Gilead Sciences (GILD 0.49%) is finally an oncology company. It's been years in the making.

On Wednesday, the biotech got Zydelig approved to treat three different B-cell blood cancers: chronic lymphocytic leukemia, follicular B-cell non-Hodgkin lymphoma, and small lymphocytic lymphoma. All three indications are for patients that have failed a previous treatment. For the latter two, the FDA recommends that patients have failed at least two indications.
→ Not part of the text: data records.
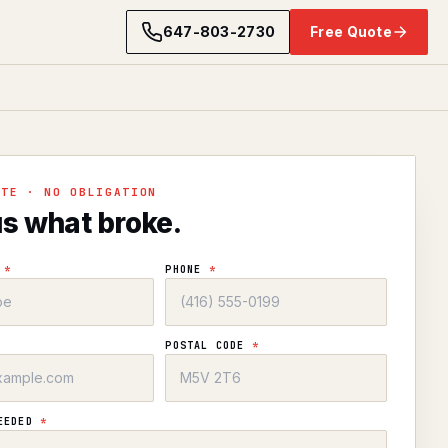
647-803-2730
Free Quote
OTE · NO OBLIGATION
us what broke.
E
*
PHONE
*
POSTAL CODE
*
NEEDED
*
While Zydelig won't be competing against first-line treatments, it'll still have competition. Johnson & Johnson (JNJ 1.16%) and Pharmacyclics' (NASDAQ: PCYC) Imbruvica, for instance, is approved to treat chronic lymphocytic leukemia in those who have received at least one prior treatment. Unfortunately it's a little hard to know which drug worked better because Johnson & Johnson and Pharmacyclics tested Imbruvica in an open-label trial that didn't have a control arm. Gilead tested Zydelig in combination with Roche and Biogen Idec's Rituxan; the combination nearly doubled how long it took for patients' disease to progress compared to Rituxan alone, from 5.5 months to 10.7 months for the combination.
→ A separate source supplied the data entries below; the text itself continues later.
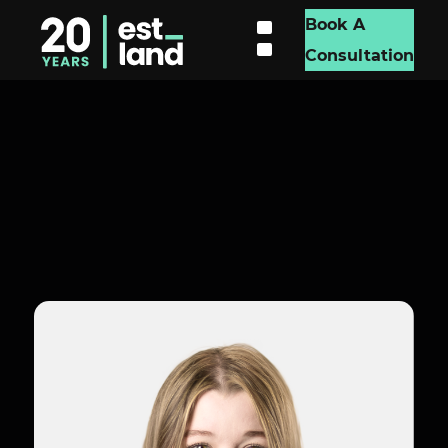
Book A
Consultation
Madison Everett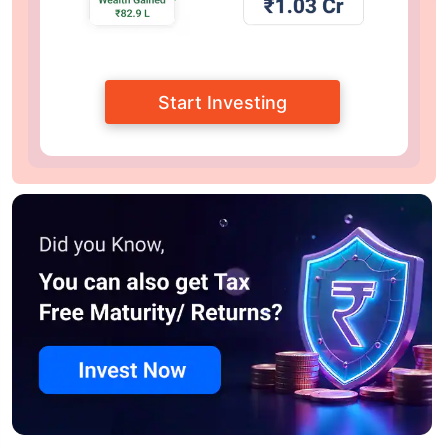
Start Investing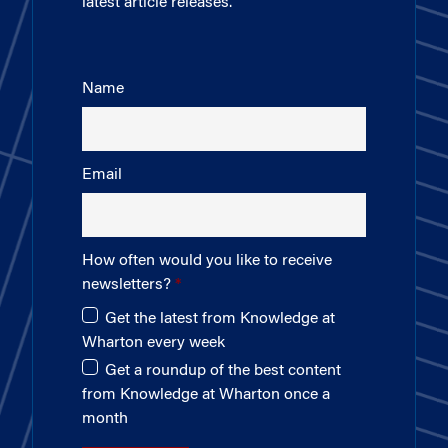
latest article releases.
Name
Email
How often would you like to receive
newsletters?
Get the latest from Knowledge at
Wharton every week
Get a roundup of the best content
from Knowledge at Wharton once a
month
Gilead says there are 200,000 patients in the U.S. with the three blood cancers; capturing just a fraction of them could produce blockbuster sales at a reported monthly price of $7,200.

Zydelig has a boxed warning about the potential for liver toxicity, severe diarrhea, inflammation of the lungs and colon, and intestinal perforation. Normally for a cancer drug, you don't really have to worry about the boxed warnings; cancer patients and their doctors will tolerate severe side effects if it means prolonging life. But these leukemia and lymphomas are slow growing, meaning patients tend to live a long time with the disease, cycling on and off different drugs as they knock back the tumor cells until the tumor becomes resistant to the drug. Given the side effects, doctors may tend to use Zydelig at the end of the treatment, which will limit sales.
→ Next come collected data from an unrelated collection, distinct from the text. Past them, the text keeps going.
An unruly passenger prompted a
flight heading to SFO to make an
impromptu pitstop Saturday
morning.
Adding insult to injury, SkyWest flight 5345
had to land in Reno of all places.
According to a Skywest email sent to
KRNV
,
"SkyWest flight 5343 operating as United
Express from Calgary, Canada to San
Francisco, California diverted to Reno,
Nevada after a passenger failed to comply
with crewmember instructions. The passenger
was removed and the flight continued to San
One drug makes not an oncology company
Especially for a company like Gilead, which brings in billions in sales of its HIV and hepatitis C drugs.

Investors shouldn't expect an instant blockbuster like Gilead got with Sovaldi. During the first quarter, Pharmacyclics booked $56 million in sales for Imbruvica. While that's not a bad start, especially since the label was only expanded to chronic lymphocytic leukemia in the middle of the quarter, Zydelig isn't going to move the revenue needle in the near term if it has the same kind of launch.

To really become an oncology player -- which comes with more respect from doctors and better margins -- Gilead needs two or three more drugs in its pipeline to play out. Unfortunately, only one of Gilead's other cancer drugs, momelotinib, is in phase 3 development. All of the other compounds are in phase 2 or earlier. 

If Gilead wants to bolster its oncology franchise quickly, its best bet is to acquire a drug already on the market, but finding an unpartnered one at a small drug developer is challenging. The next best option would be licensing a drug that's in phase 3 development and close to regulatory approval. I hear Puma Biotechnology has one that might be for sale.